The $650 million total eclipses the previous record set by the Museum of Fine Arts with its $504 million campaign, completed in 2008, for its own recent expansion.
Once the Peabody Essex’s campaign and expansion are completed in 2016, the museum projects that it will have an endowment of $630 million. The MFA’s current endowment is $548 million.
Flexing that kind of fund-raising muscle is sure to get attention, especially during an economic recession.
“This is big, really big,’’ said Patricia Jacoby, the former MFA deputy director who led that museum’s fund-raising effort.
The Peabody Essex will devote $350 million of the campaign total to its endowment, a move the museum says will propel its endowment into the top 10 among art museums nationwide.
Of the rest of the campaign, $200 million will fund the museum’s 175,000-square-foot expansion.
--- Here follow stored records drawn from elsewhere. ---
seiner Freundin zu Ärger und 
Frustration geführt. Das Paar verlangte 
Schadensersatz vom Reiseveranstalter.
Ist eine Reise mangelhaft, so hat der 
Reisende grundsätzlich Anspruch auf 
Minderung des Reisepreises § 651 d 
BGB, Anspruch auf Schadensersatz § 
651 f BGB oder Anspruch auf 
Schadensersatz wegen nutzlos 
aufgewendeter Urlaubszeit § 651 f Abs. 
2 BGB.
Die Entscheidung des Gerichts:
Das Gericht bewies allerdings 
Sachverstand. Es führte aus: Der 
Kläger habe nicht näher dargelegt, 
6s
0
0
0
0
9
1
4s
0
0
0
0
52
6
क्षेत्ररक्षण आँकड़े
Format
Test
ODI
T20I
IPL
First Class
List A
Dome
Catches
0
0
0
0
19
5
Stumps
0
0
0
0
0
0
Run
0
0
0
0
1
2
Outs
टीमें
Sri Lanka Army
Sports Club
Another $100 million will pay for infrastructure improvements and other initiatives.
With these plans, the 212-year-old museum will nearly double the amount it can draw each year from endowment proceeds, raising the percentage of the annual budget the endowment covers from its current level of 24 percent to 55 percent.
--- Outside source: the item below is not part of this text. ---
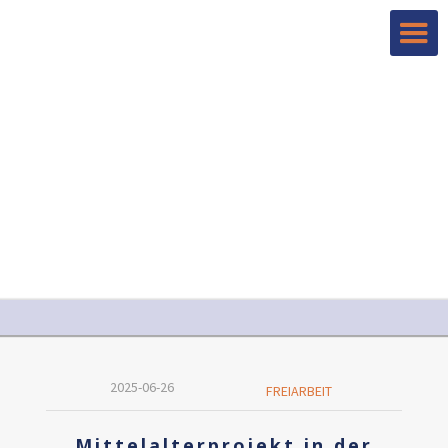
2025-06-26
FREIARBEIT
Mittelalterprojekt in der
That will create stability even in times of economic turmoil.
The museum’s focus on endowment is a departure at a time when institutions often emphasize building expansions to entice donors.
“Too many times art museums have found themselves investing way too much money in an expansion project and then not have the capability to support it long term,’’ said the Peabody Essex executive director, Dan Monroe. “This is a bit unorthodox, but we’ve got a strong financial base, and we’re thinking about the long term.’’
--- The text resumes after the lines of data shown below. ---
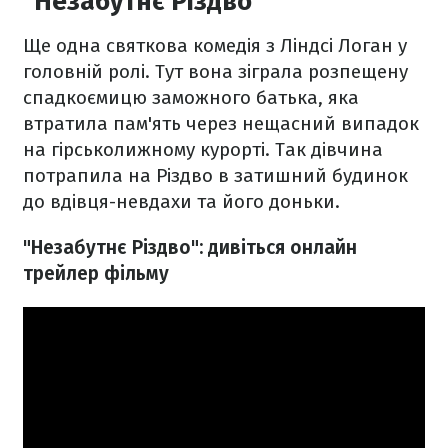
"Незабутнє Різдво"
Ще одна святкова комедія з Ліндсі Логан у
головній ролі. Тут вона зіграла розпещену
спадкоємицю заможного батька, яка
втратила пам'ять через нещасний випадок
на гірськолижному курорті. Так дівчина
потрапила на Різдво в затишний будинок
до вдівця-невдахи та його доньки.
"Незабутнє Різдво": дивіться онлайн
трейлер фільму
The expansion will add up to 75,000 square feet in gallery space, along with more education space and improvements for storage and conservation.
The Peabody Essex’s 2003 expansion, designed by Moshe Safdie, will remain untouched, as will the historic East India Marine Hall.
Because of its limited footprint, sections of the museum built in the 1950s and 1980s - spaces currently housing a restaurant and utilities - will be demolished to make way for new construction.